A while back my 14.4 volt Ni-Cad Delta cordless drill crapped out on me so I went shopping. I was looking for a compact Li-ion drill for their power to weight ratio. The applications were for hobbyist woodworking and light home improvement. Under those criteria I have been very pleased with this drill/flashlight combo. I was originally going to look at the Ridgid 18V compact but after finding this combo on sale for $149 I couldn't pass it up. (compared to 199 for the Ridgid) I had researched several drills and the Hitachi ranked highly amongst its peers, though not the highest. I figured for my purposes it would be good and I was not wrong. The difference between this drill and my old one is night and day. This thing is so light and comfortable it is almost wrong for a power tool. It has ample power and quick charge times (around 30-35 minutes, I didn't set an egg timer but it blows away my old ni-cad times). The flashlight is a nice bonus that I wasn't too excited about at first, but I have had to use it several times and its convenience cannot be denied. Overall, for $150 bucks the tool is great for what I need and has a good warranty, so I recommend it. :thumbsup:


----------



## TexasTimbers (Oct 17, 2006)

I have two Hitachi NiCad drills and have been happy with them. They're old and the batteries on the 14.4 v are not holding a charge as long as they once did but hey, they are the original batteries, have been cycled hundreds of times, and I'd caught the kit on sale at Lowes and paid $79 for the drill, two batteries, charger, flashlight, and carrying case. Can't beat that. 

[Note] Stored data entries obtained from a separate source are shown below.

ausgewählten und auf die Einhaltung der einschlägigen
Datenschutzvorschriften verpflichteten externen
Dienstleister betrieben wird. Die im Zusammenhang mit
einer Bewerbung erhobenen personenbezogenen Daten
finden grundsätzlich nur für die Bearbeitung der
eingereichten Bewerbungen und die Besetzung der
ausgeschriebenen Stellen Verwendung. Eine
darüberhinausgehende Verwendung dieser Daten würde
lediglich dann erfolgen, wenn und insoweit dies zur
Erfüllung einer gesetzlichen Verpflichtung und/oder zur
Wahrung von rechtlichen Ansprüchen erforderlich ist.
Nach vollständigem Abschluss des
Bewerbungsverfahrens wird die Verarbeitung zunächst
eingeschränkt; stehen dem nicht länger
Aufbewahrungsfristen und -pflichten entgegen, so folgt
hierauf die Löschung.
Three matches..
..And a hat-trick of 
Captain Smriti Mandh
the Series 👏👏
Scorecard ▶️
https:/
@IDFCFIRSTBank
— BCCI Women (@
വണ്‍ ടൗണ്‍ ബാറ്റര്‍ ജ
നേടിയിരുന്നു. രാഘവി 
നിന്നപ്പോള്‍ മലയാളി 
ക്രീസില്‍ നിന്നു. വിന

Not trying to make you feel bad about your price ACP - I bought mine quite a few years ago when they first came out with that model and caught a great sale price on top of it. You got a good deal and you'll get many years out of that set. Hitachi is right up there usually with Panasonic when it comes to battery longevity. No one beats Panasonic's battery technology though they always lead the pack on that it seems, and their prices reflect it.


----------



## ACP (Jan 24, 2009)

TexasTimbers said:


> Not trying to make you feel bad about your price ACP - quote]
> 
> :no: Not at all, I am always glad to hear of someone getting a good deal on a tool. :thumbsup: I am very happy with mine considering the prices on the competition. I didn't want to wait for a black Friday sale. I am glad to hear your opinion of Hitachi drills, I hope I have the same luck with this set. So far so good.


----------



## knotscott (Nov 8, 2007)

I've got a Hitachi 12v Ni-CAd drill, 12v Ni-Cad impact driver, and a 10.8v Li-Ion driver....love the feel of all of them, and really like the little Li-ion driver. I'd imagine the 18v has excellent power. :thumbsup:


----------



## ACP (Jan 24, 2009)

It has been awhile since I acquired this cordless drill and it's mating impact driver  so I thought I would provide an updated review on them as I have had a chance to use them extensively. I recently bought a new house with an unfinished basement and garage and have used them both as my primary drills/drivers for the jobs involved with finishing the home. I have used the impact for drywalling, driving lags into the timbers for the garden, installing electrical recepticles, etc. I have used the drill for everything from minor drilling to augering out the 3/4" holes in the studs for pulling wire, to using a circle cutter on the duct work. The drill and imp. driver have performed wonderfully. Battery life is still very long, even with using the 3/4" spade bit in the studs. The impact driver uses the same batteries and they last forever when attached to it. They are comfortable, the belt hooks work flawlessly and they are tough. I have, unfortunately, dropped them off the 8' ladder and they took it like a champ. No issues. The only problem is the chuck on the drill when using large bits tends to be a little weak, but I rarely use those bits, so eh. Anyways, I wanted to provide an update on these since my first reviews were initial impressions. After running them through a wide variety of tasks they continue to kick as intended marvelously.


----------